Perception vs. Reality
Almost all farmers are aware of the problem with SCN, but few recognize the severity in their own fields.
Caroline Currie, BASF North American strategic marketing lead for seeds and traits, reviewed market research conducted at BASF.
She said SCN concerns are lower on the priority list. Only about one-third of growers say SCN is among their top three challenges, she said, behind weed pressure and weed resistance, disease pressure and resistance, and insect pressure and resistance.
“Perhaps could this be because these are problems or challenges that are quite visible, easy to see above ground, easy to detect, and there are tools to do something about it?” she said.
Only 30% of growers reported pressure from SCN, Currie said.
“‘This is somebody else’s problem. This is not on my farm,’” she opined. “‘It is an issue, but it’s on someone else’s farm.’”
Farmers perceive only 14.4% of soybean acres are impacted by SCN today. They expect this to increase during the next decade, but only marginally.
Most said they have “low” pressure, losing 2 bushels an acre and in 49% of their fields.
“We have some real opportunity here to start educating,” Currie said.
She then detailed an expansive dataset that sampled more than 6,000 fields.
“We saw some pretty alarming egg counts that would characterize a different reality,” she said.
In that sampling data, SCN was detected in over 90% of fields — and in 58% of the sampled fields it was at damaging levels.

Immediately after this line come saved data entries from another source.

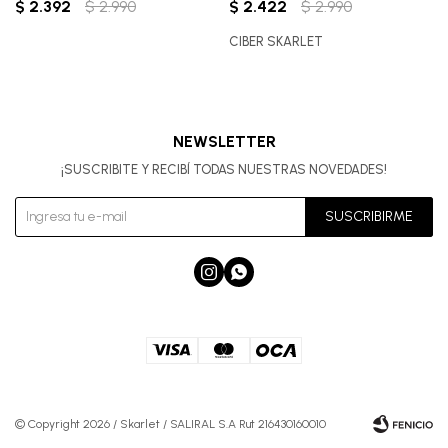
$
2.392
$
2.990
$
2.422
$
2.990
CIBER SKARLET
NEWSLETTER
¡SUSCRIBITE Y RECIBÍ TODAS NUESTRAS NOVEDADES!
SUSCRIBIRME


© Copyright 2026 / Skarlet / SALIRAL S.A Rut 216430160010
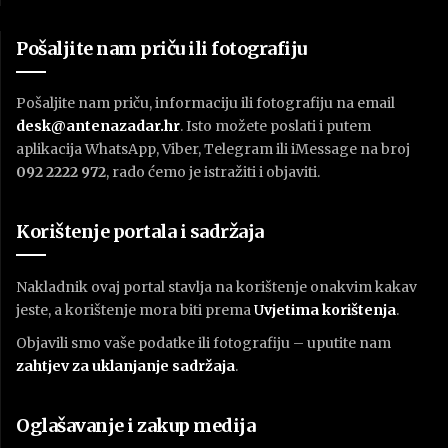
Pošaljite nam priču ili fotografiju
Pošaljite nam priču, informaciju ili fotografiju na email
desk@antenazadar.hr
. Isto možete poslati i putem
aplikacija WhatsApp, Viber, Telegram ili iMessage na broj
092 2222 972
, rado ćemo je istražiti i objaviti.
Korištenje portala i sadržaja
Nakladnik ovaj portal stavlja na korištenje onakvim kakav
jeste, a korištenje mora biti prema
U
vjetima korištenja
.
Objavili smo vaše podatke ili fotografiju – uputite nam
zahtjev za uklanjanje sadržaja
.
Oglašavanje i zakup medija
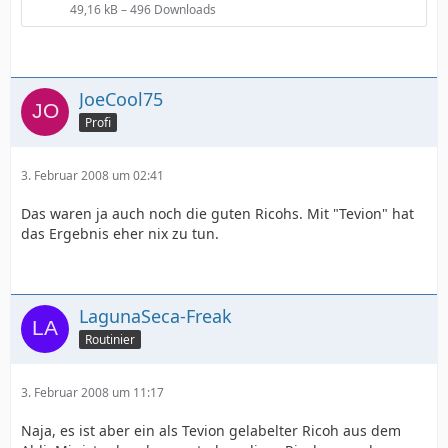
49,16 kB – 496 Downloads
JoeCool75
Profi
3. Februar 2008 um 02:41
Das waren ja auch noch die guten Ricohs. Mit "Tevion" hat
das Ergebnis eher nix zu tun.
LagunaSeca-Freak
Routinier
3. Februar 2008 um 11:17
Naja, es ist aber ein als Tevion gelabelter Ricoh aus dem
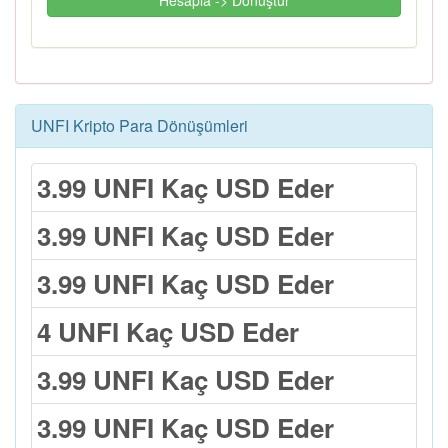
Hesapla -> Dönüştür
UNFI Kripto Para Dönüşümleri
3.99 UNFI Kaç USD Eder
3.99 UNFI Kaç USD Eder
3.99 UNFI Kaç USD Eder
4 UNFI Kaç USD Eder
3.99 UNFI Kaç USD Eder
3.99 UNFI Kaç USD Eder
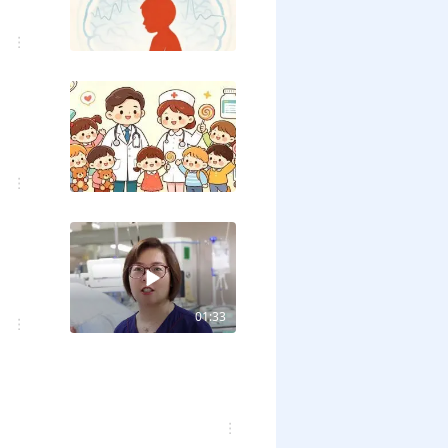
！
01:33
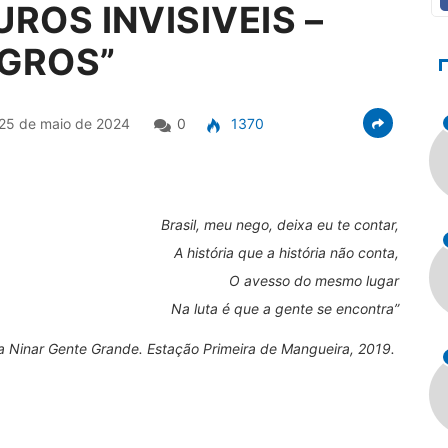
ROS INVISIVEIS –
EGROS”
25 de maio de 2024
0
1370
Brasil, meu nego, deixa eu te contar,
A história que a história não conta,
O avesso do mesmo lugar
Na luta é que a gente se encontra”
ra Ninar Gente Grande. Estação Primeira de Mangueira, 2019.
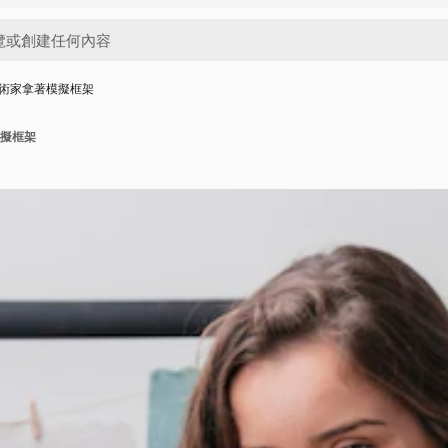
術家拿著模擬框架
擬框架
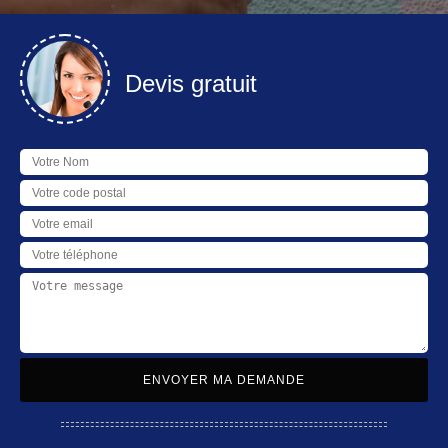
Devis gratuit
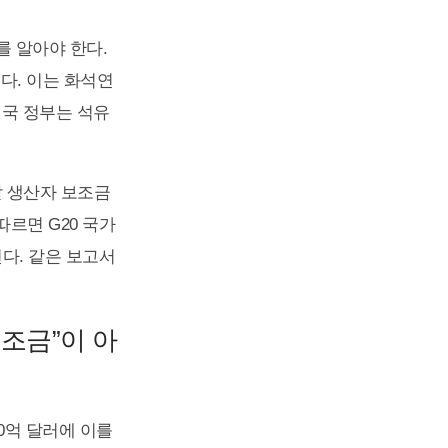
 알아야 한다.
다. 이는 화석연
영국 정부는 석유
.
달할 생산자 보조금
따르면 G20 국가
된다. 같은 보고서
조금”이 아
0억 달러에 이를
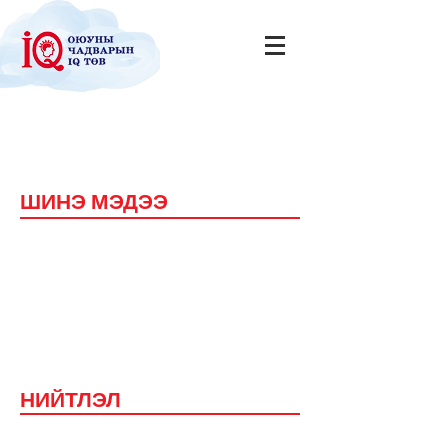
ШИНЭ МЭДЭЭ
17 дахь удаагийн "Сэтгэх
чадварын үнэлгээ, сорилго" IQ
тест сэдвийн хүрээнд зохион
байгуулагдаж дүнгээ гаргалаа.
дэлгэрэнгүй
НИЙТЛЭЛ
Бүх шатны сургуулийн тэргүүлэх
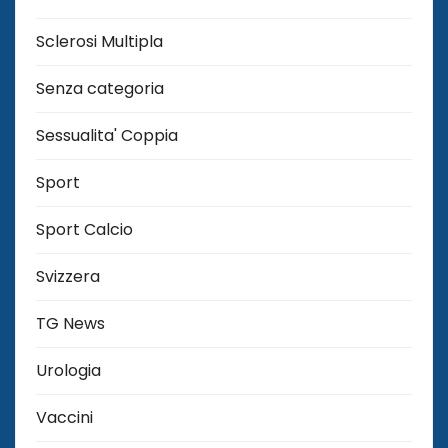
Sclerosi Multipla
Senza categoria
Sessualita' Coppia
Sport
Sport Calcio
Svizzera
TG News
Urologia
Vaccini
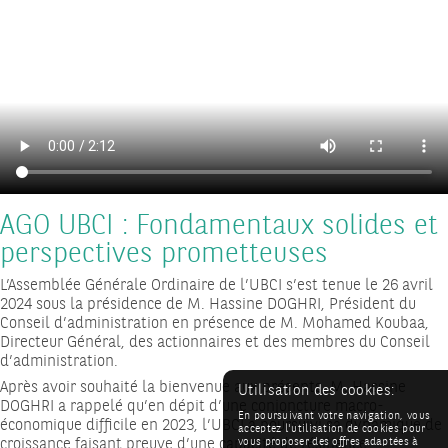
AGO UBCI : Fondamentaux solides et
perspectives prometteuses
L’Assemblée Générale Ordinaire de l’UBCI s’est tenue le 26 avril
2024 sous la présidence de M. Hassine DOGHRI, Président du
Conseil d’administration en présence de M. Mohamed Koubaa,
Directeur Général, des actionnaires et des membres du Conseil
d’administration.
Après avoir souhaité la bienvenue aux présents, M. Hassine
Utilisation des cookies:
DOGHRI a rappelé qu’en dépit d’une conjoncture macro-
En poursuivant votre navigation, vous
économique difficile en 2023, l’UBCI a poursuivi sa dynamique de
acceptez l'utilisation de cookies pour
croissance faisant preuve d’une capacité de résilience
vous proposer des offres adaptées à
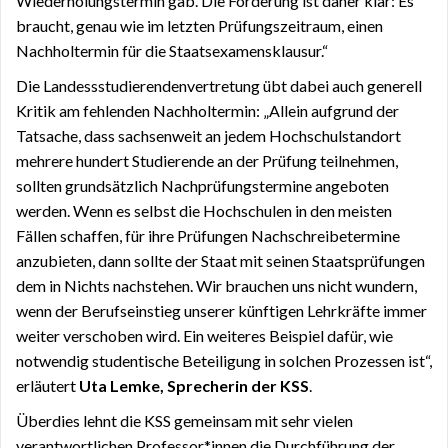
Wiederholungstermin gab. Die Forderung ist daher klar: Es
braucht, genau wie im letzten Prüfungszeitraum, einen
Nachholtermin für die Staatsexamensklausur.“
Die Landessstudierendenvertretung übt dabei auch generell
Kritik am fehlenden Nachholtermin: „Allein aufgrund der
Tatsache, dass sachsenweit an jedem Hochschulstandort
mehrere hundert Studierende an der Prüfung teilnehmen,
sollten grundsätzlich Nachprüfungstermine angeboten
werden. Wenn es selbst die Hochschulen in den meisten
Fällen schaffen, für ihre Prüfungen Nachschreibetermine
anzubieten, dann sollte der Staat mit seinen Staatsprüfungen
dem in Nichts nachstehen. Wir brauchen uns nicht wundern,
wenn der Berufseinstieg unserer künftigen Lehrkräfte immer
weiter verschoben wird. Ein weiteres Beispiel dafür, wie
notwendig studentische Beteiligung in solchen Prozessen ist“,
erläutert
Uta Lemke, Sprecherin der KSS
.
Überdies lehnt die KSS gemeinsam mit sehr vielen
verantwortlichen Professor*innen die Durchführung der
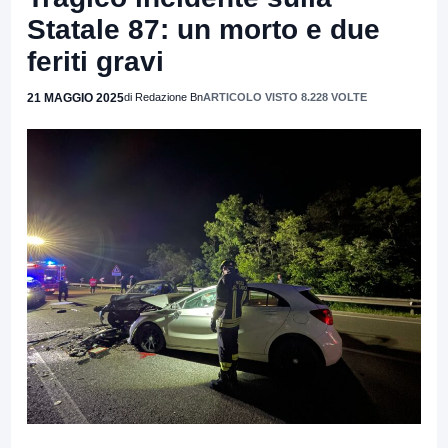
Statale 87: un morto e due
feriti gravi
21 MAGGIO 2025
di Redazione Bn
ARTICOLO VISTO 8.228 VOLTE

“So, you basically see anywhere where you grow soybeans, you have SCN,” said Mike McCarville, trait development manager at BASF. “And it continues to expand.”
McCarville equated the loss from SCN to one out of every 10 soybean crops.
“Nine crops go to your family and to people to feed them,” he said. “One is feeding nematodes. This is the herd of cattle that they don’t realize they’re raising, and it’s really expensive to raise.”